** WORK ORDER **
An exact restatement of all the data is required, with the pictures left out.

** MATERIAL FOR THIS EXERCISE **

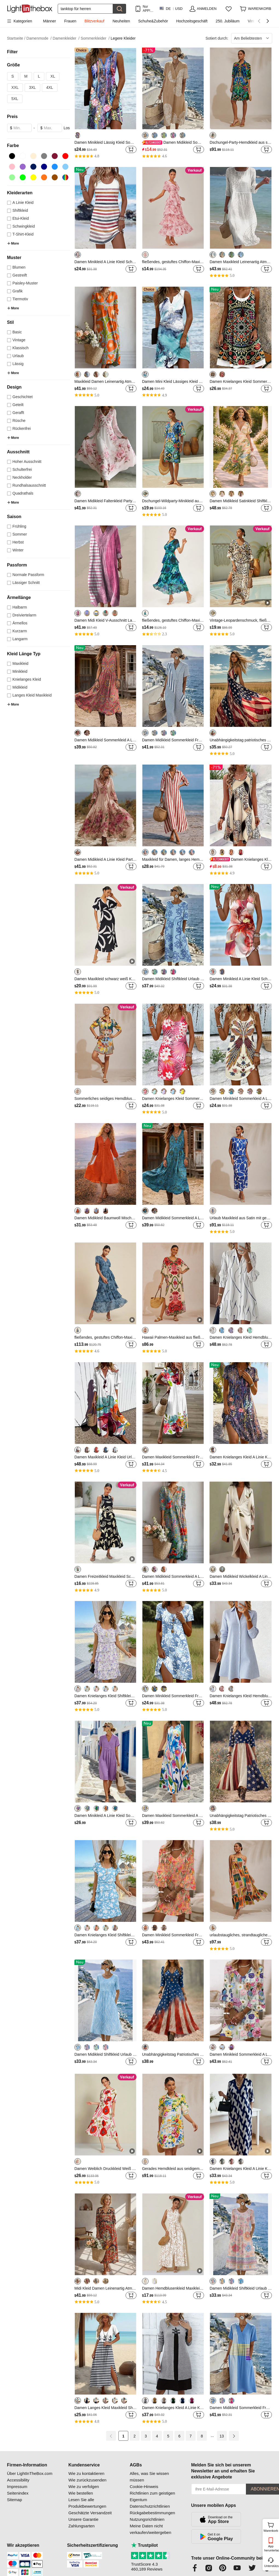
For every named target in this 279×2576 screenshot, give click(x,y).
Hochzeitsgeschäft (191, 21)
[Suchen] (85, 9)
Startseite (16, 38)
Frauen (70, 21)
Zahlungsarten (81, 2526)
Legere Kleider (123, 38)
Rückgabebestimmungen (152, 2512)
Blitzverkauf (94, 21)
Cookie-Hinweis (144, 2486)
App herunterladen (271, 2548)
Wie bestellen (80, 2493)
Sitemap (14, 2499)
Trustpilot (144, 2545)
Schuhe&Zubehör (153, 21)
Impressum (17, 2486)
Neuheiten (121, 21)
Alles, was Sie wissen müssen (149, 2476)
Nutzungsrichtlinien (147, 2519)
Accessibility (18, 2480)
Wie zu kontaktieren (86, 2473)
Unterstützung (271, 2566)
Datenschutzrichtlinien (150, 2506)
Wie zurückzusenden (87, 2480)
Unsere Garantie (83, 2519)
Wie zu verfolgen (83, 2486)
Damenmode (39, 38)
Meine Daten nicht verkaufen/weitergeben (150, 2529)
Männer (49, 21)
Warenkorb (270, 2526)
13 (222, 2436)
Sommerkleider (95, 38)
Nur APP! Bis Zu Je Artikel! (148, 9)
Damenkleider (66, 38)
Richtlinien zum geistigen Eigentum (152, 2496)
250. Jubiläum (228, 21)
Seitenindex (17, 2493)
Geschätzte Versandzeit (90, 2512)
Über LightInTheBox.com (30, 2473)
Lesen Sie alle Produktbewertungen (87, 2503)
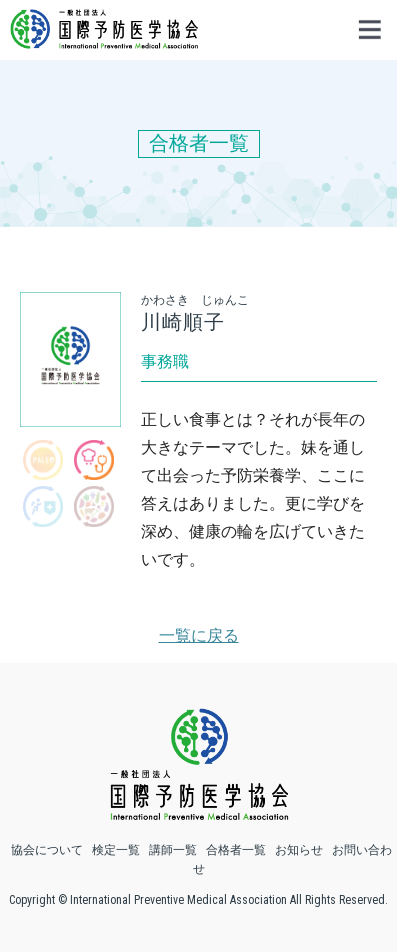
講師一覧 (173, 850)
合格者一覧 (236, 850)
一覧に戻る (199, 635)
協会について (47, 850)
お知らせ (299, 850)
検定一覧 (116, 850)
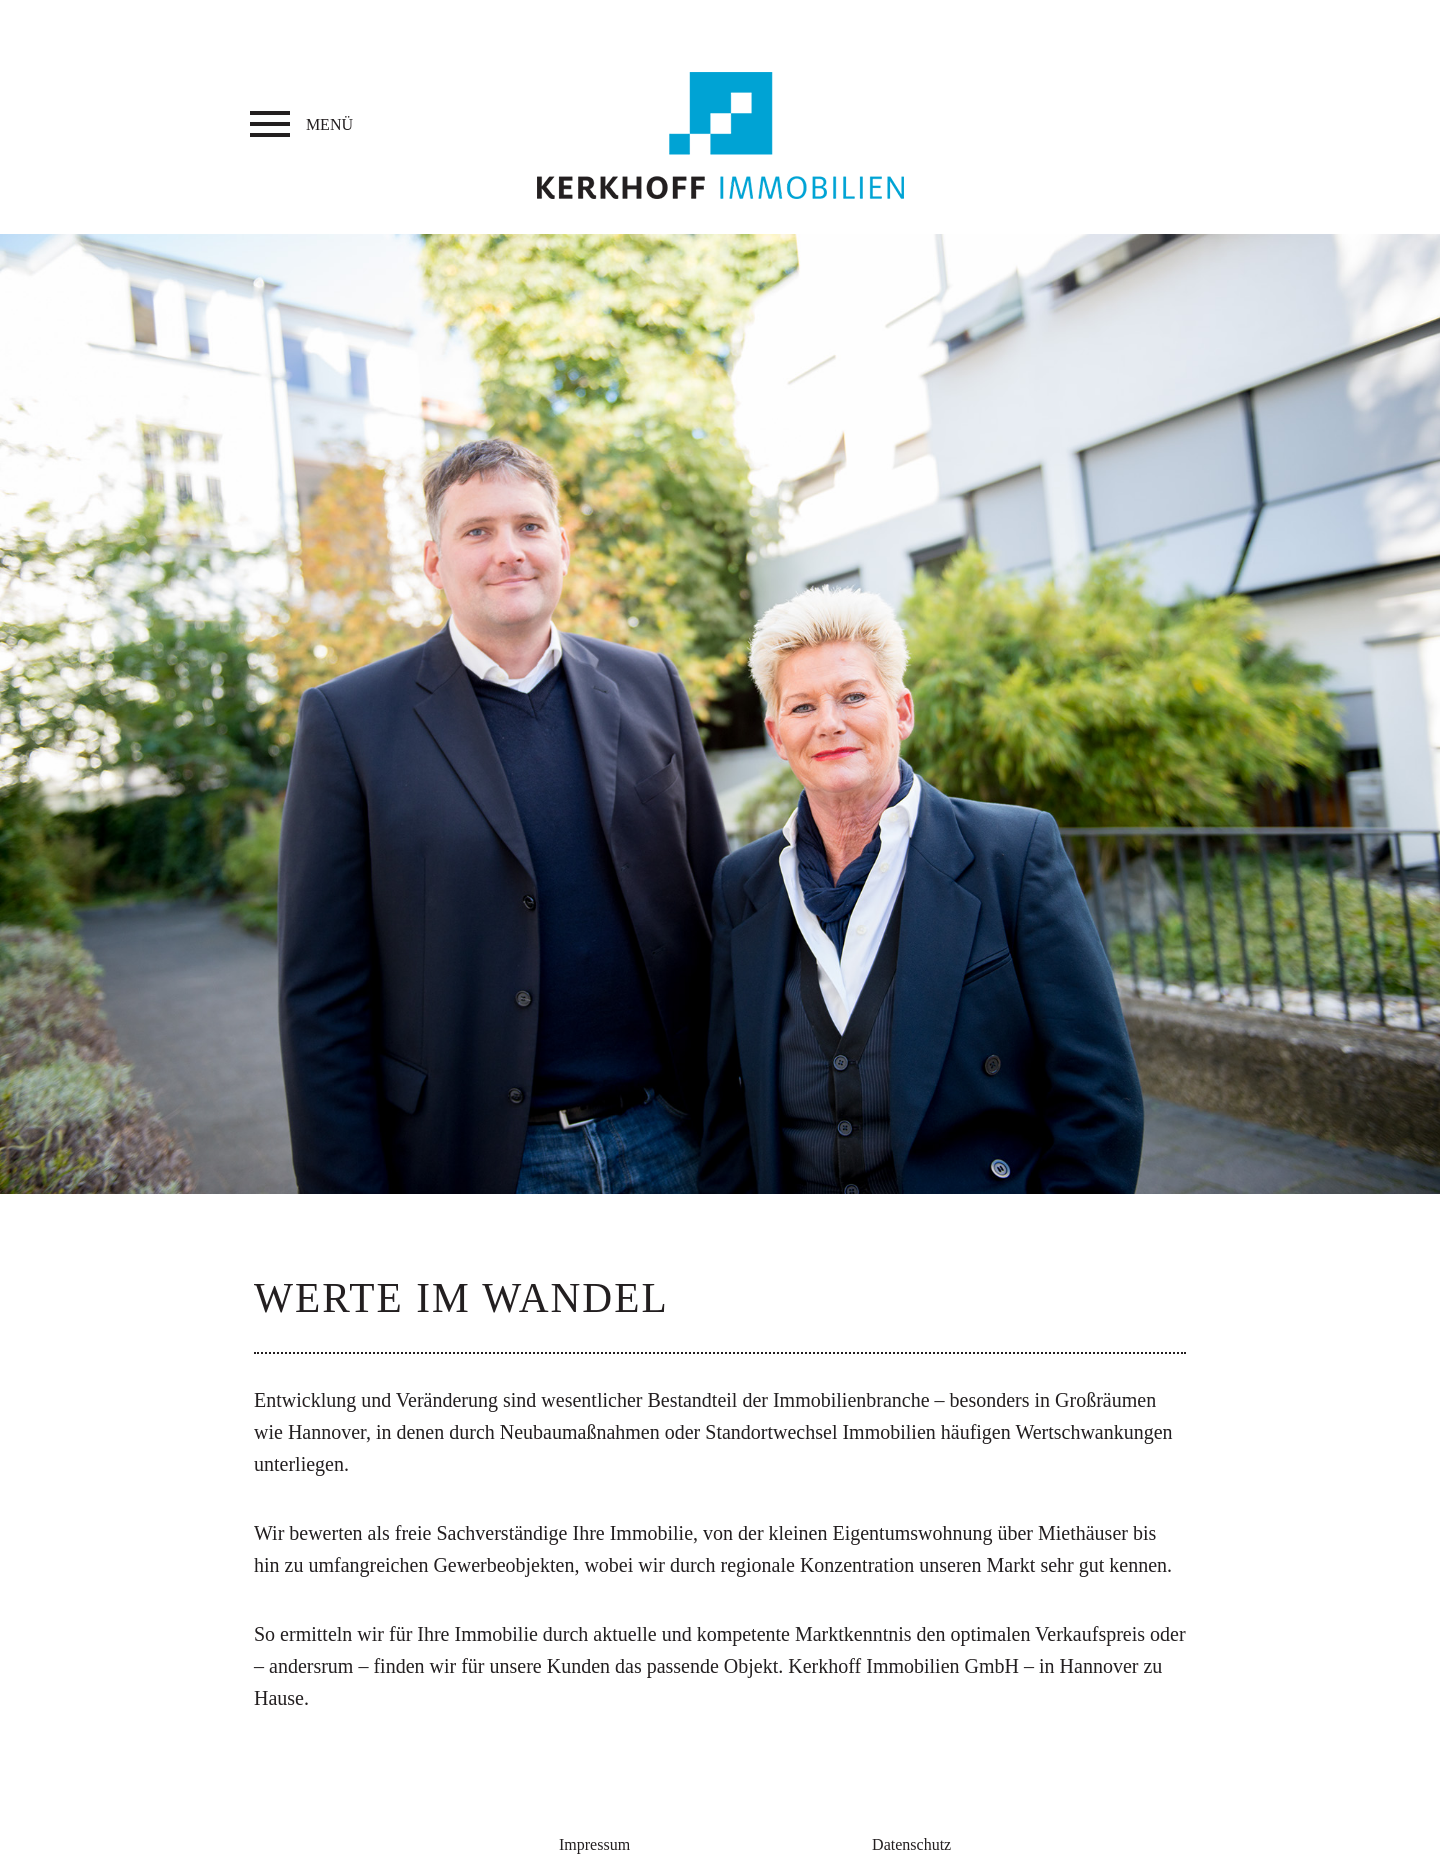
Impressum (594, 1844)
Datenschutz (911, 1844)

** SOLVED PROBLEM **
For every named target in this 279×2576 screenshot, give click(x,y).
Hochzeitsgeschäft (191, 21)
[Suchen] (85, 9)
Startseite (16, 38)
Frauen (70, 21)
Zahlungsarten (81, 2526)
Legere Kleider (123, 38)
Rückgabebestimmungen (152, 2512)
Blitzverkauf (94, 21)
Cookie-Hinweis (144, 2486)
App herunterladen (271, 2548)
Wie bestellen (80, 2493)
Sitemap (14, 2499)
Trustpilot (144, 2545)
Schuhe&Zubehör (153, 21)
Impressum (17, 2486)
Neuheiten (121, 21)
Alles, was Sie wissen müssen (149, 2476)
Nutzungsrichtlinien (147, 2519)
Accessibility (18, 2480)
Wie zu kontaktieren (86, 2473)
Unterstützung (271, 2566)
Datenschutzrichtlinien (150, 2506)
Wie zurückzusenden (87, 2480)
Unsere Garantie (83, 2519)
Wie zu verfolgen (83, 2486)
Damenmode (39, 38)
Meine Daten nicht verkaufen/weitergeben (150, 2529)
Männer (49, 21)
Warenkorb (270, 2526)
13 (222, 2436)
Sommerkleider (95, 38)
Nur APP! Bis Zu Je Artikel! (148, 9)
Damenkleider (66, 38)
Richtlinien zum geistigen Eigentum (152, 2496)
250. Jubiläum (228, 21)
Seitenindex (17, 2493)
Geschätzte Versandzeit (90, 2512)
Über LightInTheBox.com (30, 2473)
Lesen Sie alle Produktbewertungen (87, 2503)
講師一覧 (173, 850)
合格者一覧 (236, 850)
一覧に戻る (199, 635)
協会について (47, 850)
お知らせ (299, 850)
検定一覧 (116, 850)
Impressum (594, 1844)
Datenschutz (911, 1844)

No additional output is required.